In Steiner's Own Words
External observation shows us that this really is the case, that in all these organs is inserted what is called the “sympathetic nervous system” which extends throughout the bodily cavity of man, and which stands in a relationship to his inner world and to the course of the blood similar to that in which the nervous system of the spinal cord stands to the great outside world and to the life of man, to the circulation of his blood. This sympathetic nervous system passes first along the spine and, going out from there, traverses the most widely separated parts of the organism and branches out, spreading into reticular forms, especially in the abdominal cavity, where one part of it goes by the popular name of the “solar plexus.”
What it Means Today
Contemporary autonomic science approaches the same nerve-network Steiner placed at the body's inner pole, though it names it differently. Stephen Porges, in The Polyvagal Theory (W. W. Norton, 2011), maps the sympathetic branch as the body's mobilising system, the one that readies the organism for effort and, in his account, registers states of safety or threat below conscious awareness.

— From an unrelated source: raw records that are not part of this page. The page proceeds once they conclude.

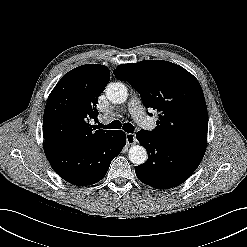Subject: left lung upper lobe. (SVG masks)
<instances>
[{"mask_svg":"<svg viewBox=\"0 0 247 247\" xmlns=\"http://www.w3.org/2000/svg\"><path fill=\"white\" fill-rule=\"evenodd\" d=\"M113 73L139 92L145 107L159 112L157 126L146 132L162 142L205 153L207 106L202 88L191 73L163 60L123 64Z\"/></svg>","mask_w":247,"mask_h":247,"instance_id":"1","label":"left lung upper lobe"}]
</instances>
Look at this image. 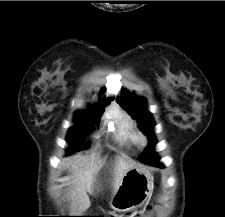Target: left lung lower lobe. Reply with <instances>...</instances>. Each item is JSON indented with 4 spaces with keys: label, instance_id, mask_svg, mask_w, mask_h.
Wrapping results in <instances>:
<instances>
[{
    "label": "left lung lower lobe",
    "instance_id": "1",
    "mask_svg": "<svg viewBox=\"0 0 225 217\" xmlns=\"http://www.w3.org/2000/svg\"><path fill=\"white\" fill-rule=\"evenodd\" d=\"M156 144V140H151L148 144V146L145 149V157L141 158L140 161L145 163V164H149V165H153V166H158V167H163L160 163H159V157L155 154V152L153 151L154 146Z\"/></svg>",
    "mask_w": 225,
    "mask_h": 217
}]
</instances>
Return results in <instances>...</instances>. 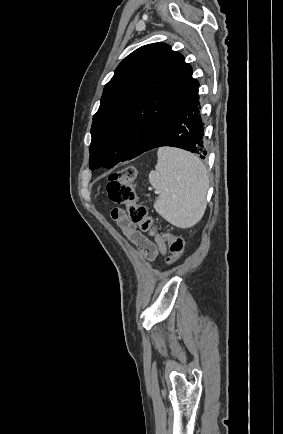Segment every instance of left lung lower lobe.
Wrapping results in <instances>:
<instances>
[{
	"label": "left lung lower lobe",
	"mask_w": 283,
	"mask_h": 434,
	"mask_svg": "<svg viewBox=\"0 0 283 434\" xmlns=\"http://www.w3.org/2000/svg\"><path fill=\"white\" fill-rule=\"evenodd\" d=\"M198 88L188 94L167 116L144 152L162 146L182 148L206 155Z\"/></svg>",
	"instance_id": "left-lung-lower-lobe-1"
}]
</instances>
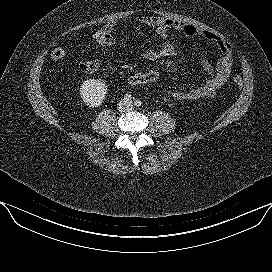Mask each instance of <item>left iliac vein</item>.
<instances>
[{"instance_id": "4c4485c4", "label": "left iliac vein", "mask_w": 272, "mask_h": 272, "mask_svg": "<svg viewBox=\"0 0 272 272\" xmlns=\"http://www.w3.org/2000/svg\"><path fill=\"white\" fill-rule=\"evenodd\" d=\"M132 103L130 102V103H128V107H129V109H131L132 108Z\"/></svg>"}]
</instances>
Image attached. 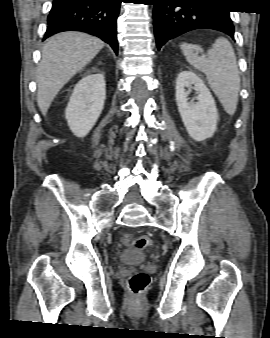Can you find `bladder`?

Porges argues that this autonomic layer shapes how a person feels their own inner condition long before thought arrives, a claim that runs close to Steiner's: that the sympathetic system carries the inner world to the blood by a route the ordinary mind never notices. Anthroposophic medicine, practised at clinics such as the Filderklinik in Filderstadt since 1975, works directly with this rhythmic, abdominal pole when it treats digestion, warmth, and the unrest of the body cavity rather than the head alone. The contrast is sharp where it matters. Porges reads the sympathetic system as a regulator of arousal, a guardian of physiological state. Steiner read it as an organ of perception, a second set of senses turned inward, which is why he tied it to the mystic path of self-knowledge rather than to stress. Thalira synthesis: in Steiner's frame the solar plexus is not merely where a person feels fear, it is where, rightly prepared, a person could one day read the spiritual script written into liver, gall-bladder, and spleen, the inner cosmos folded into the root of the body.